Most media coverage of the climate crisis focuses on broad, long-term projections and a narrow range of threats like melting glaciers and disappearing polar bears, according to a group of researchers at the University of Lausanne (UNIL) specializing in geosciences and psychology.
"This type of narrative does not activate the mechanisms known from research on psychology that might engage pro-environmental behaviors in readers," they said in a statement on Thursday as they presented the study.
"On the contrary, the media's selective choice of certain elements of climate change research could backfire, provoking denial and avoidance."
For the study, published in the Global Environmental Change scientific journal, the researchers analyzed a collection of around 50,000 scientific publications on climate change for the year 2020 and examined which ones made it into the mainstream media.
The analysis revealed the media tends to pick up research within the natural science field and overly focus on large-scale climate projections that will occur far in the future.
The researchers warn this approach could cause a "possible distancing reaction on the part of the public."
Fabrizio Butera, a UNIL psychology professor and co-author of the study, cautioned that "individuals exposed to these facts, not feeling directly concerned by them, will tend toward a peripheral, superficial and distracted treatment of the information."
Co-author Marie-Elodie Perga, a professor at the UNIL Institute of Earth Surface Dynamics, agreed.
"If the goal of mediating research is to have a societal impact, then it seems that we are pushing all the buttons that don't work," she said in the statement.
Large-scale threats are known to create fear, and faced with purely descriptive articles only highlighting selective elements of climate change, the public will tend to ignore the problem, the researchers said.

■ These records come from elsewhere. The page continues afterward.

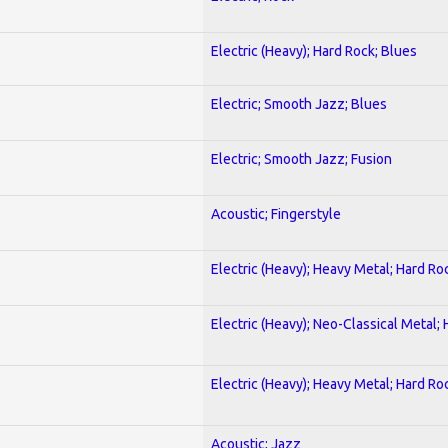
Electric (Heavy); Hard Rock; Blues
Electric; Smooth Jazz; Blues
Electric; Smooth Jazz; Fusion
Acoustic; Fingerstyle
Electric (Heavy); Heavy Metal; Hard Ro
Electric (Heavy); Neo-Classical Metal;
Electric (Heavy); Heavy Metal; Hard Ro
Acoustic; Jazz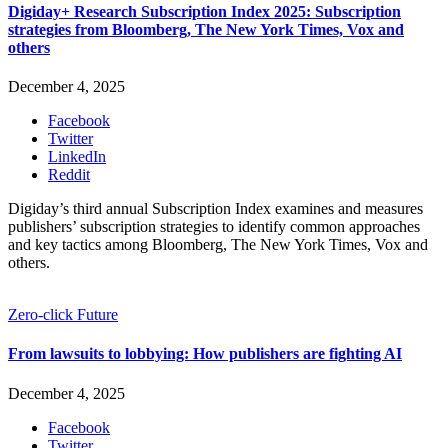
Digiday+ Research Subscription Index 2025: Subscription
strategies from Bloomberg, The New York Times, Vox and
others
December 4, 2025
Facebook
Twitter
LinkedIn
Reddit
Digiday’s third annual Subscription Index examines and measures
publishers’ subscription strategies to identify common approaches
and key tactics among Bloomberg, The New York Times, Vox and
others.
Zero-click Future
From lawsuits to lobbying: How publishers are fighting AI
December 4, 2025
Facebook
Twitter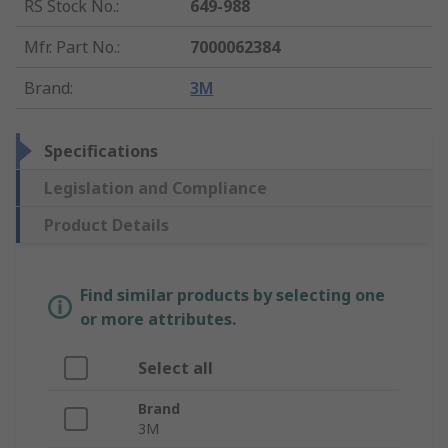
RS Stock No.
:
649-988
Mfr. Part No.
:
7000062384
Brand
:
3M
Specifications
Legislation and Compliance
Product Details
Find similar products by selecting one
or more attributes.
Select all
Brand
3M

They could also seek out less worrying information, they added.
Butera stressed "research on human behavior shows that fear can lead to behavioral change" – but only "if the problem presented is accompanied by solutions."
To inspire action, Perga suggested the media should treat environmental issues in a "solution-oriented way," and strive to "show that climate change has direct consequences on our lifestyles, our immediate environment or our finances."